Jean-Luc Benoziglio est décédé hier dans un hôpital parisien, il venait d’avoir 72 ans. C’est avec «la voix des mauvais jours et des chagrins rentrés» (titre de son avant-dernier roman) qu’on voudrait rendre hommage à cet écrivain discret et attachant qui, sans faire de bruit, a élaboré une œuvre riche d’une quinzaine de romans et accumulé de nombreux prix. «Œuvre», il n’aurait pas aimé le terme, trop lourd, lui dont le talent était tout dans les jeux de mots et l’autodérision teintée de mélancolie, sur les traces de Laurence Sterne, de Queneau et de Perec.

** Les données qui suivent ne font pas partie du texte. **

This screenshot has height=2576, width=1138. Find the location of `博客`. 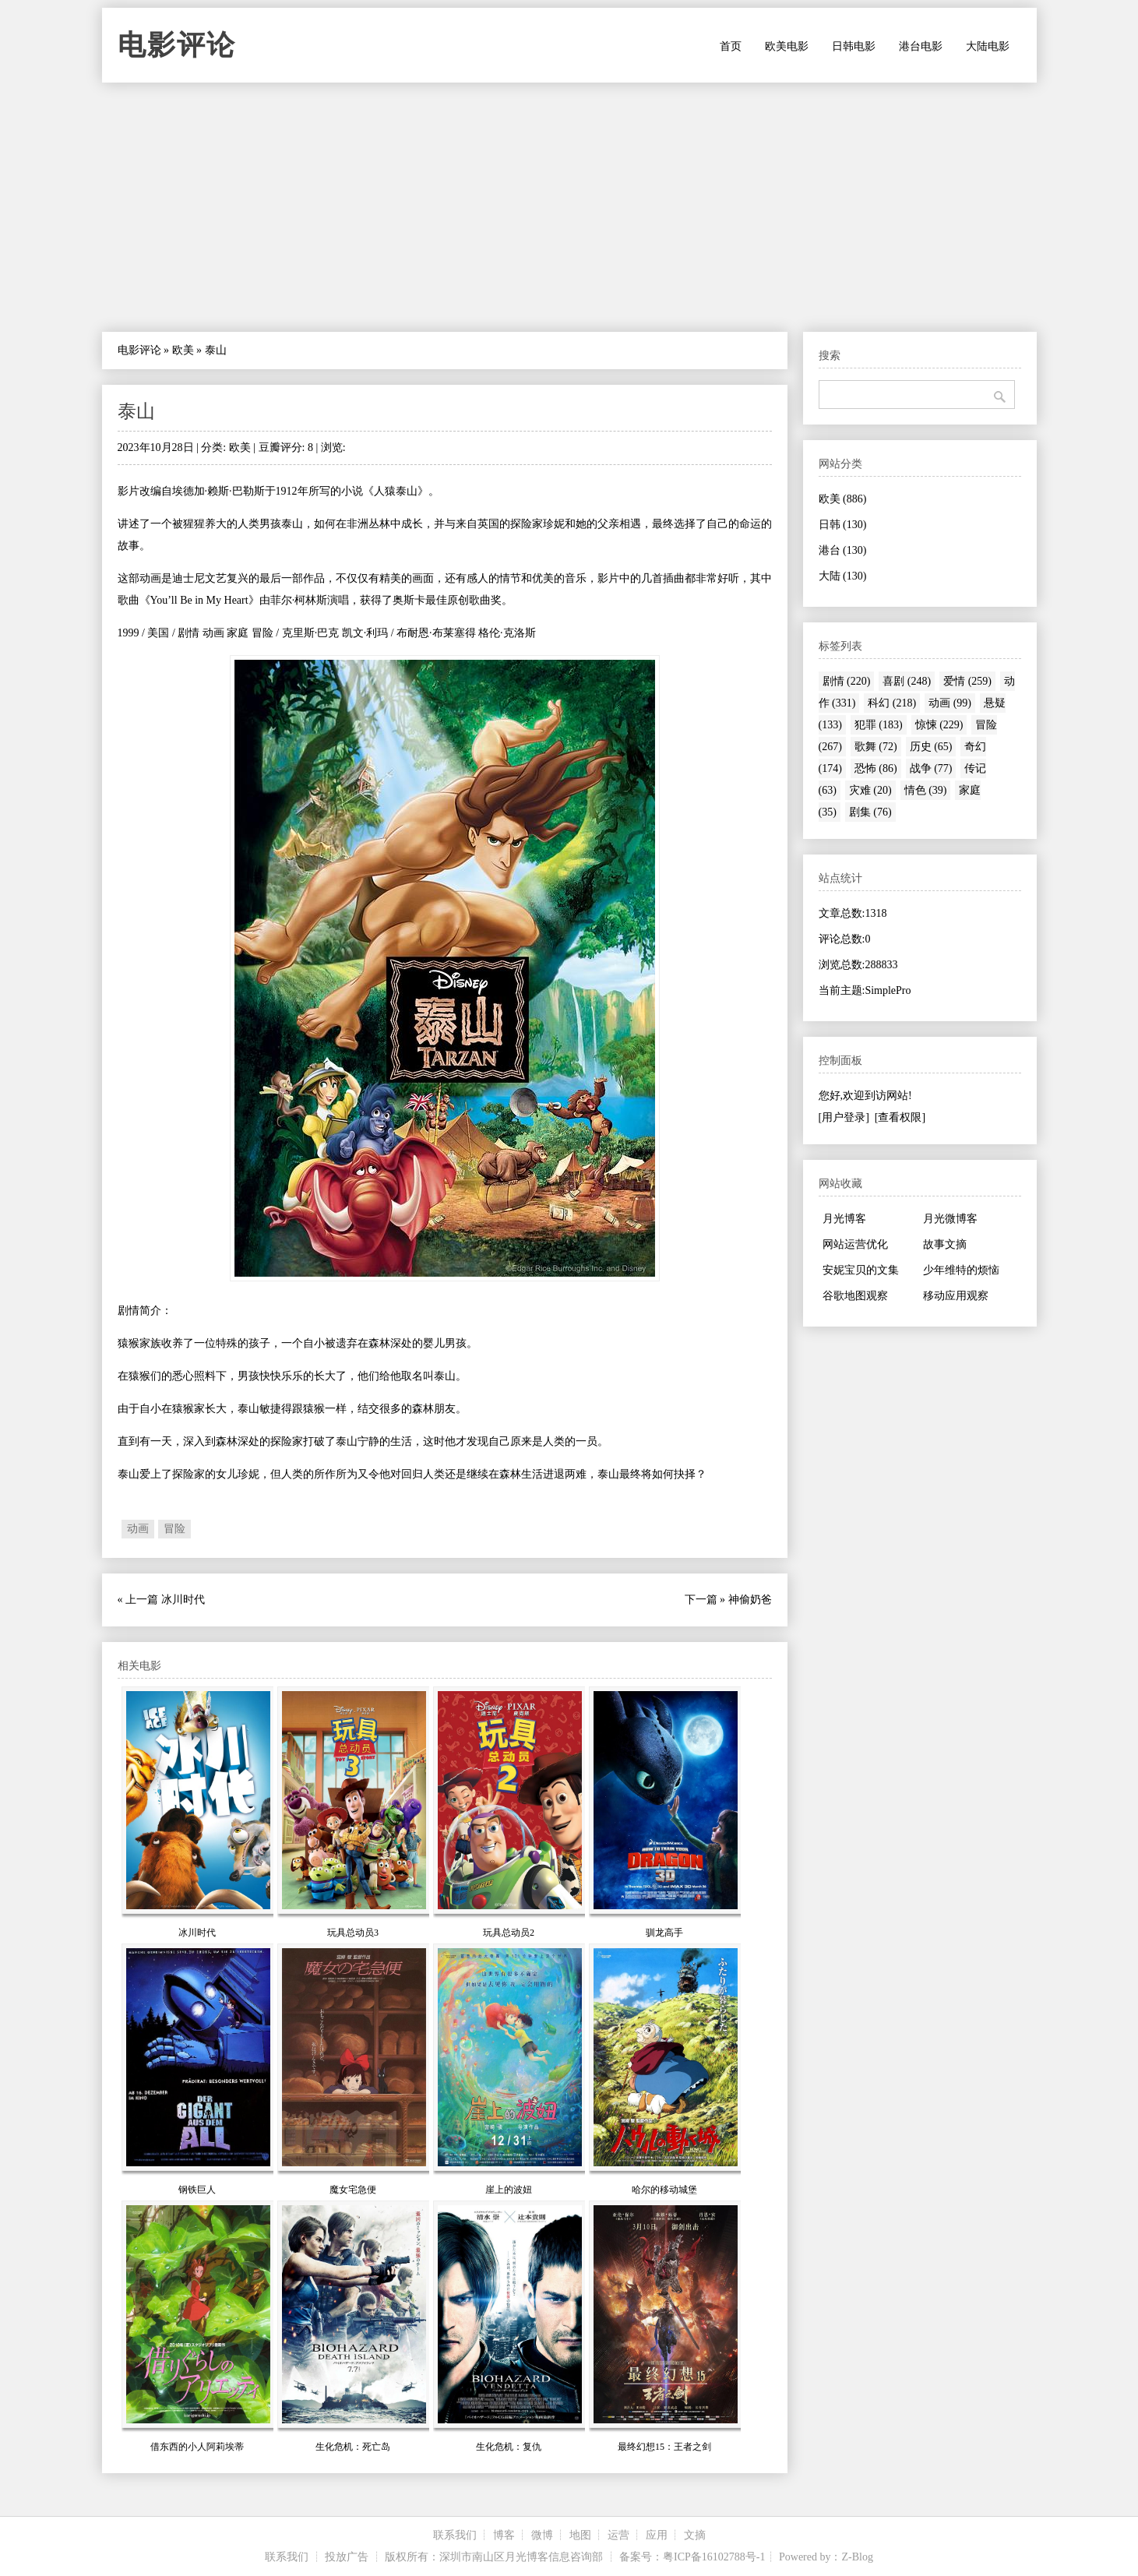 博客 is located at coordinates (504, 2535).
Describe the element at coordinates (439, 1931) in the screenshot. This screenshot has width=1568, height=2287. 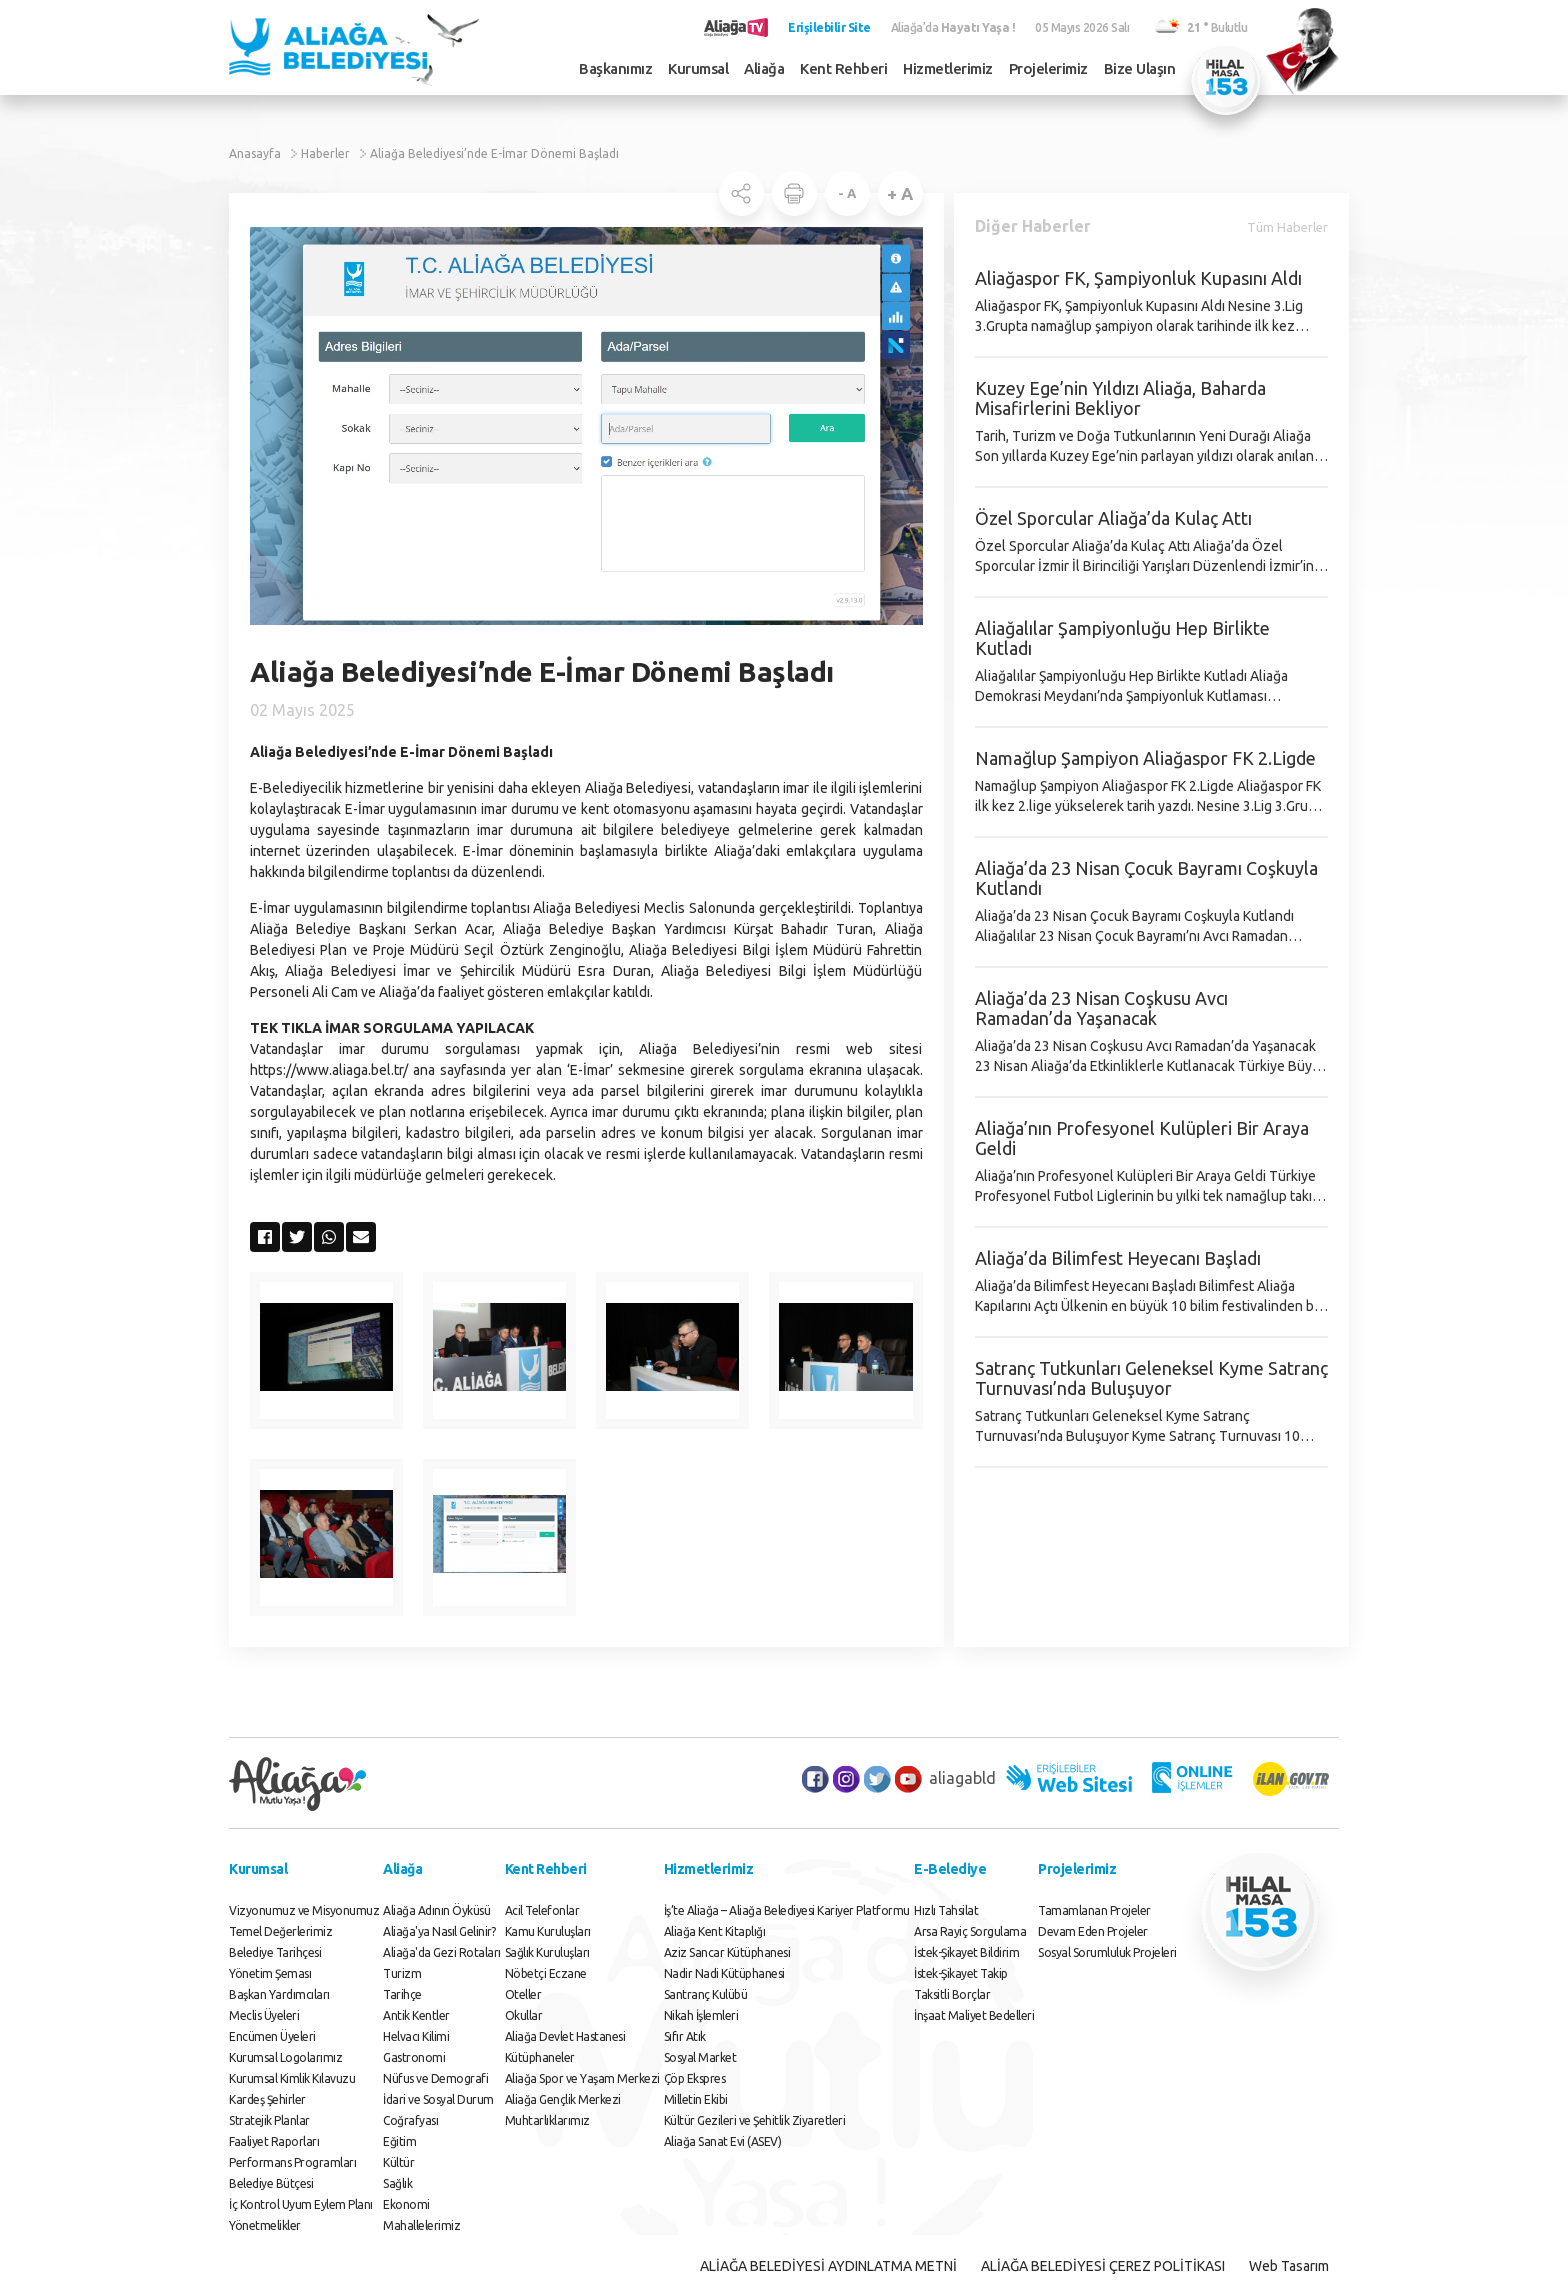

«Beno», comme tout le monde le nommait à sa suite (Beno s’en va-t-en guerre, en 1976 était son quatrième roman), Beno était-il un auteur suisse ou français? Depuis 1966, il a vécu à Paris, travaillé dans l’édition française, publié tous ses livres dans la collection «Fiction&Cie» au Seuil. Mais, dans la plupart d’entre eux, on trouve des allusions à son enfance, à l’histoire suisse, à l’attitude des autorités pendant la guerre: «Je ne cesse de m’interroger pour savoir si, malgré tout, je ne sais trop comment, nous, la Suisse, n’aurions pas pu en faire davantage, qu’est-ce que vous croyez?» demandait-il dans un entretien.
D’Andrinople à Malévoz
A vrai dire, les origines de Jean-Luc Benoziglio sont bien plus lointaines: Nissim, son père, était d’origine turque, d’une famille juive séfarade ayant fui l’Espagne en 1492. Arrivé en Suisse en 1920, il est devenu psychiatre, directeur de l’Hôpital de Malévoz, en Valais. Selon son fils, un homme introverti, soucieux de se fondre dans un environnement catholique et pas forcément ouvert aux étrangers.
La mère, beaucoup plus jeune, vite divorcée, était d’origine italienne: une famille chaleureuse, bruyante, à l’opposé de ce père secret qui n’évoquait jamais ses racines. «Je me suis demandé si les deux évangélistes, Jean et Luc, n’étaient pas là tout exprès pour interdire l’accès au côté juif de mon nom de famille», disait Beno avec son ironie souriante.
Le burlesque et la grande histoire
Sur la couverture de Cabinet-portrait (Prix Médicis 1980) figure une des rares photos de famille, datant du début du XXe siècle. Dans ce roman, peut-être son plus beau, il évoque avec beaucoup d’humour la ville natale de son père, Andrinople, aujourd’hui Edirne, à la frontière gréco-turco-bulgare, changeant de nationalité à chaque traité. On y voit un supporter maladroit qui se trompe chaque fois de pays en criant son soutien à l’équipe de foot locale et se fait casser la figure. Ce rapport burlesque à la grande histoire cache une gravité et une mélancolie très pudiques. On trouve l’écho de la crise de Chypre dans Beno s’en va-t-en guerre. Le destin de la petite fille, héroïne de Le jour où naquit Kary Karinaky (1986), est mis en parallèle avec les événements de l’après-guerre, car elle voit le jour en 1948.
«Laisser quelque chose à deviner»
Benoziglio a créé un alter ego, maladroit, inadapté, sympathique et toujours en porte-à-faux, que ce soit ce pauvre Louis Capet, l’amoureux transi de Tableau d’une ex, ou le pharaon progressiste de La Pyramide ronde, mal compris par son peuple. Depuis Quelqu’un bis est mort, en 1972, il a publié un roman tous les deux ou trois ans, le dernier étant ce Louis Capet, suite et fin, qui lui valut, en 2005, le Prix Dentan et le Prix des auditeurs de la Radio suisse romande. Toujours, il a joué avec les mots, les contraintes et les ellipses: «Je crois fermement, avec le Sterne de Tristram Shandy, que vouloir tout dire est un manque de savoir-vivre. La plus grande preuve d’estime envers le lecteur est de lui laisser quelque chose à deviner.»
Un de ses plus grands bonheurs d’écrivain, il l’a connu comme traducteur: pour les Editions Bayard, Frédéric Boyer avait confié une nouvelle version de la Bible à des auteurs contemporains en tandem avec des philologues. Aux côtés de Jean Echenoz, François Bon et bien d’autres, il a recréé le Deutéronome, les Juges et les Lettres de Paul aux Thessaloniciens.